4  The nf-validate Constraint Graph

4.1 Algorithmic Syntax Verification

The nf-validate module serves as the primary verification matrix for the logic engine. This is the crucial bridge where Proof Theory (logic and syntax) maps directly into Graph Theory (geometry and routing). Rather than utilizing external axioms to prevent logical loops, this module parses syntax to ensure operations conform to strict algorithmic bounds.

It utilizes the principles of Quine’s systemic ambiguity. The logic is computationally converted into a relative constraint graph. An operation is deemed stratifiable, and thus structurally safe, if the graph flattens without generating any negative-weight cycles. By translating syntax into graph distance semantics, contradictions natively manifest as purely geometric failures.


4.2 Extracting Constraints

The compiler parses the Abstract Syntax Tree (AST) and generates a system of directed and bidirectional weights based on set-theoretic relations.

Variables are strictly partitioned into Atomic definitions (eq, mem, qpair) and higher-order Formula wrappers.

#| label: extract-constraints-ast
#| eval: false

def extractConstraintsAux (scope : Nat) : Formula → List Constraint
  | Formula.atom (Atomic.eq x y) => 
      [{ v1 := (x, scope), v2 := (y, scope), diff := 0 }]
  | Formula.atom (Atomic.mem x y) => 
      [{ v1 := (x, scope), v2 := (y, scope), diff := 1, directed := false }]

As demonstrated in the extraction pipeline, structural equivalence (\(x = y\)) maps to a stable 0-weight constraint, while logical membership (\(x \in y\)) maps to a precise topological depth shift of 1. Variables are also strictly tagged with their lexical binding depth (scope), preventing scope interference during the traversal.

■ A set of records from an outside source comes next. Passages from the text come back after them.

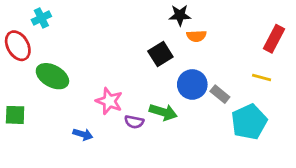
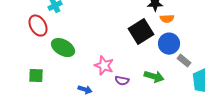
black square: (160, 54) -> (141, 32), size x1.4
blue circle: (192, 84) -> (169, 44), moved
green arrow: (163, 112) -> (154, 77), moved

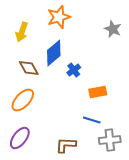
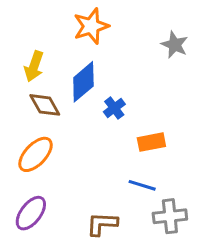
yellow arrow: (22, 32) -> (34, 66), moved

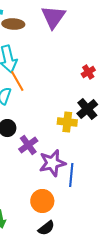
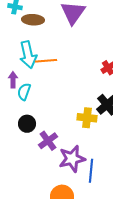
orange line: (17, 81) -> (46, 61), moved, turned -65

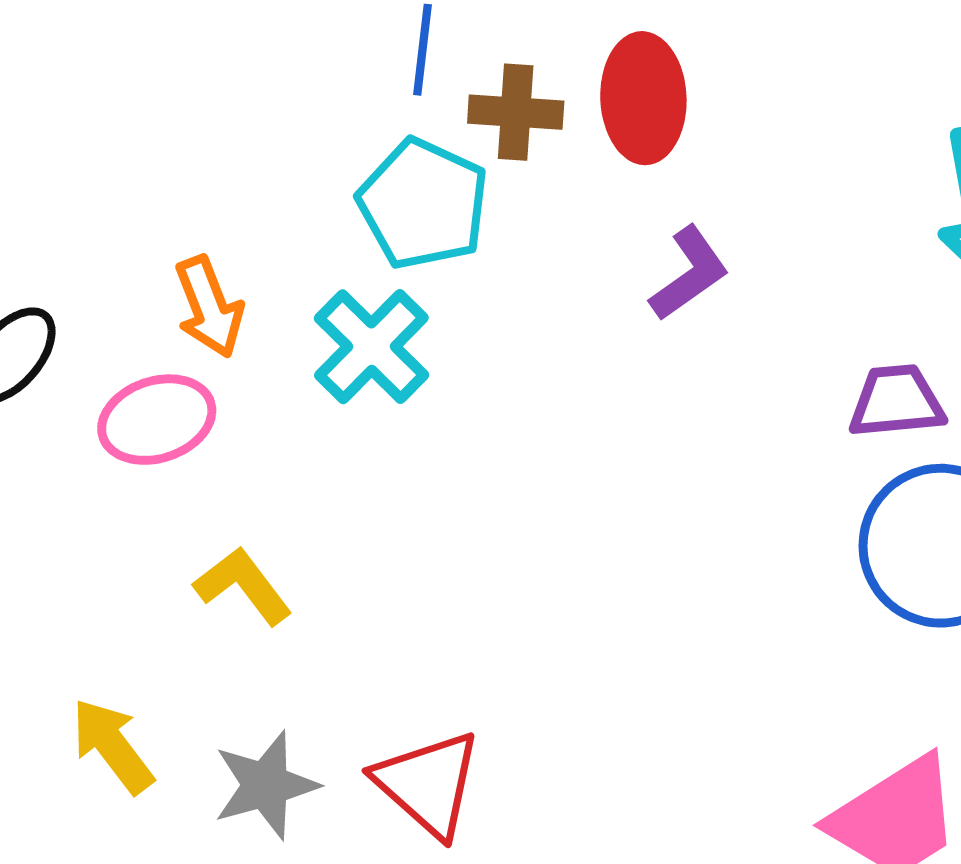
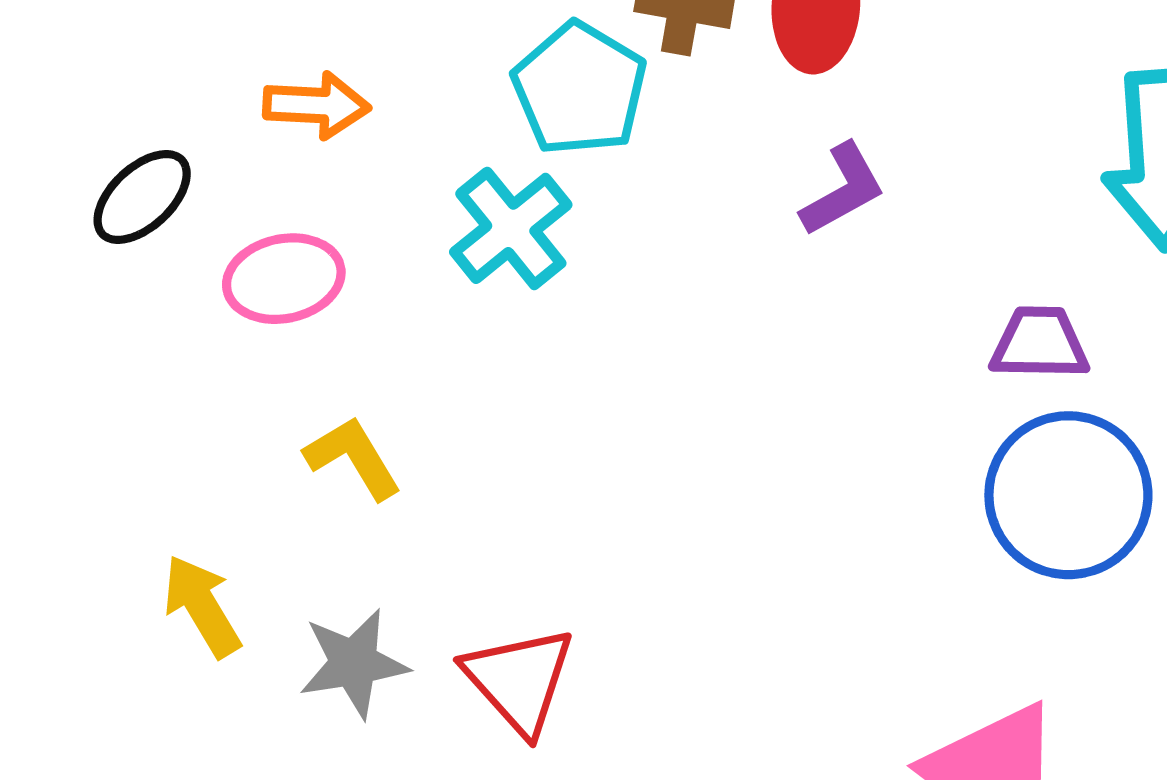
orange arrow: (209, 307) -> (316, 105), moved, turned -72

4.3 Graph Semantics and Path Definitions

Once edges are mapped, we calculate structural weight sums through geometric recursion. NfValidate.GraphSemantics natively bounds this structural execution:

#| label: graph-path
#| eval: false

inductive Path (edges : List Edge) : ScopedVar → ScopedVar → Type where
  | nil (u : ScopedVar) : Path edges u u
  | cons {w : ScopedVar} (e : Edge) (h_in : e ∈ edges) (p : Path edges e.dst w) : Path edges e.src w

def pathWeight {edges : List Edge} {u v : ScopedVar} : Path edges u v → Int
  | Path.nil _ => 0
  | Path.cons e _ p => e.weight + pathWeight p

4.4 The Bellman-Ford Matrix & Soundness

The graph is processed through a modified Bellman-Ford shortest-path evaluator.

  • Topological Limits: The module mathematically restricts the depth of evaluations strictly to the number of variables present in the execution path (k_iteration_bound). This K-Iteration limit guarantees the engine halts.
  • Negative Cycles: If a variable is topologically shifted in a manner that creates an unresolvable structural paradox, the algorithm surfaces it as a negative integer constraint path (NegativeCycle).

To prove this algorithmically guarantees mathematical soundness, the system maps constraint satisfiability to strict inequality theorems:

#| label: graph-satisfiability
#| eval: false

def SatisfiesEdge (d : ScopedVar → Int) (e : Edge) : Prop :=
  d e.dst - d e.src ≤ e.weight

theorem no_valid_context_for_negative_cycle {edges : List Edge}
  (nc : NegativeCycle edges) (d : ScopedVar → Int) :
  ¬ SatisfiesGraph d edges := by
  intro h_sat
  have h_path := path_inequality d h_sat nc.cycle
  have h_neg := nc.is_negative
  omega

This rigid bound mathematically proves that a closed loop with a strictly negative weight precludes any valid semantic interpretation. This geometric foundation allows the engine to analyze self-referential graph reductions securely before deploying them to the untyped combinatory backend.